If you think this sounds yummy, I'd sure ♥ it if you'd click to pin it, tweet it, stumble it, or share it on Facebook to help spread the word - thanks!
Recipe: John's Yankee Pot Roast©From the Kitchen of Deep South Dish
Prep time: 10 min |Cook time: 2 hours | Yield: About 4 to 6 servings
- 3 to 4 pound chuck roast
- 1-1/2 tablespoons of olive or canola oil
- 1-1/2 cups of water
- 1 cup ketchup
- 1 tablespoon of Worcestershire sauce
- 1 teaspoon of hot pepper sauce
- 1/2 teaspoon of garlic salt
- 2 cans of condensed vegetable soup, undiluted
- 1/4 cup of cold butter, sliced, optional
- Creamed potatoes
Preheat the oven to 350 degrees F. In a cast iron Dutch oven or other heavy bottomed, lidded pot, heat the oil and brown the meat on both sides. In a separate bowl, whisk together the water, ketchup, Worcestershire sauce, hot sauce and garlic salt. Add the two cans of undiluted soup and mix well. Slice butter and scatter across the top of roast. Pour the soup mixture over the top, cover and bake at 350 degrees F for about 2 hours, or until tender, stirring occasionally.
Serve with a side of creamed potatoes, scooping the pan gravy over the potatoes and meat, add a nice side salad and some rolls.
Note: I used Campbell's condensed Old Fashioned Vegetable soup and Slap Ya Mama hot pepper sauce.

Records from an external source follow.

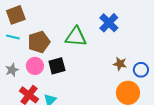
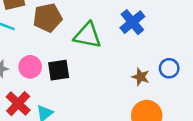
brown pentagon: (39, 42) -> (48, 18), moved
blue circle: (141, 70) -> (169, 68), moved

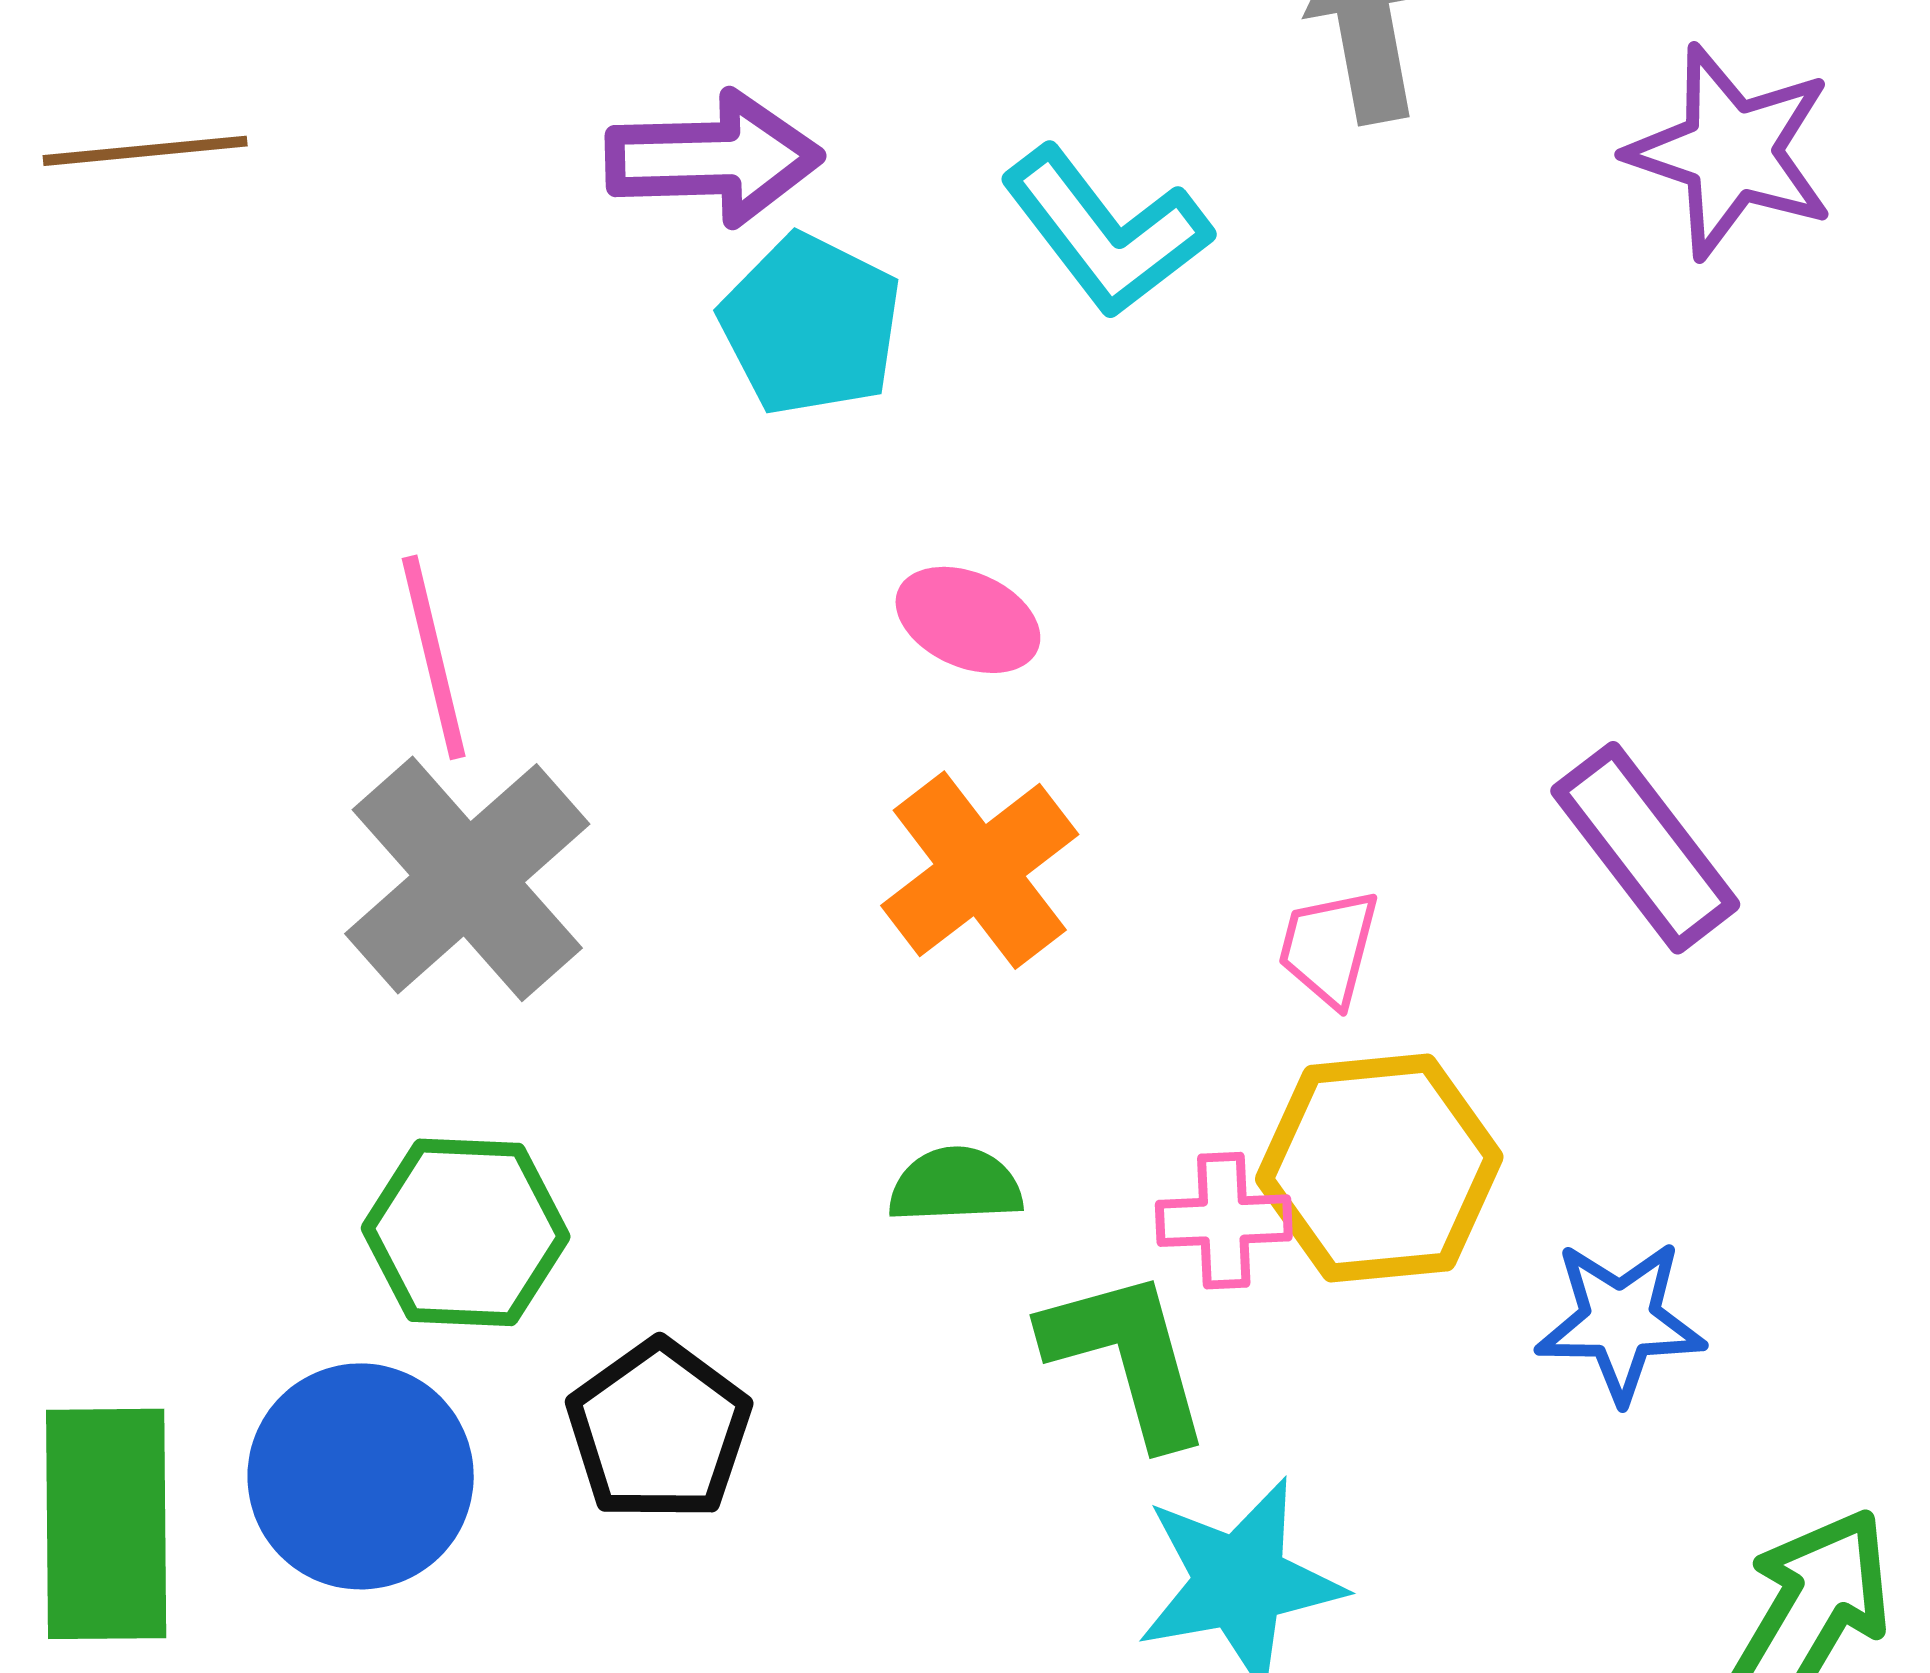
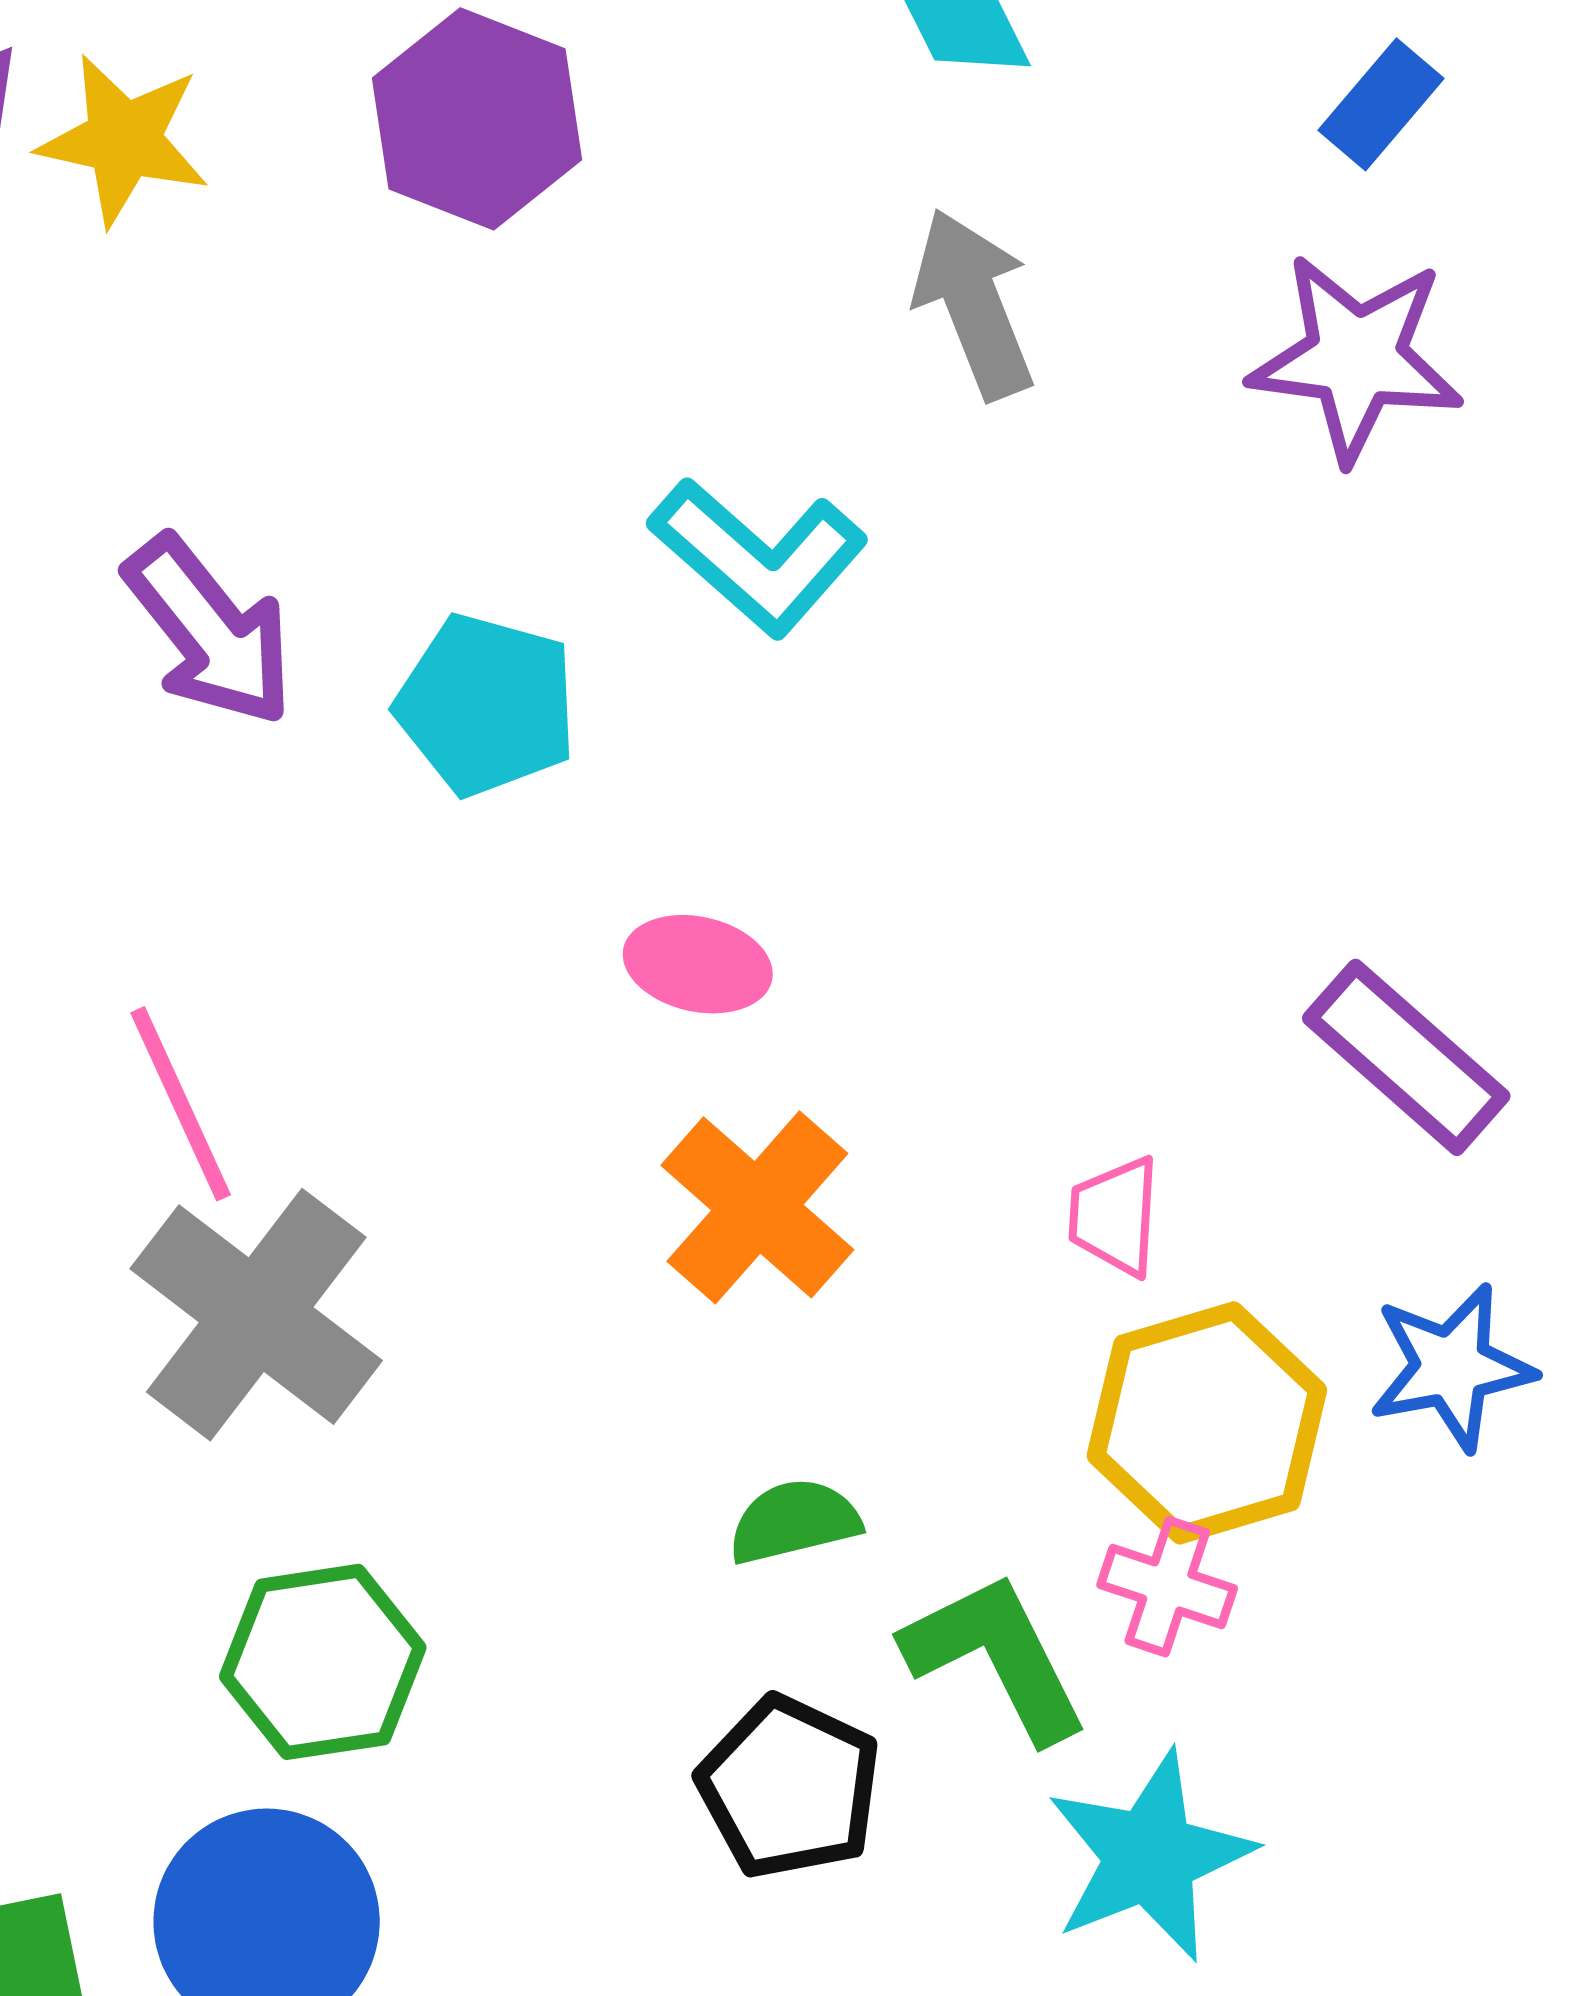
purple arrow: (714, 159) -> (209, 631), moved, turned 64
pink cross: (1224, 1221) -> (1167, 1587), moved, turned 32
blue star: (1620, 1321) -> (1452, 1367), moved
black pentagon: (659, 1431) -> (789, 1787), moved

Variation: Use stew meat to make this into a stew instead of a roast. Also, if you would like more substantial vegetables, you could add in a half a stalk of sliced celery and some onion in with the soup mixture, and in the last hour of cooking, add in about 3 large carrots, peeled and cut into quarters and 2 large baking potatoes, peeled and cut into chunks. Cook until meat and vegetables are tender.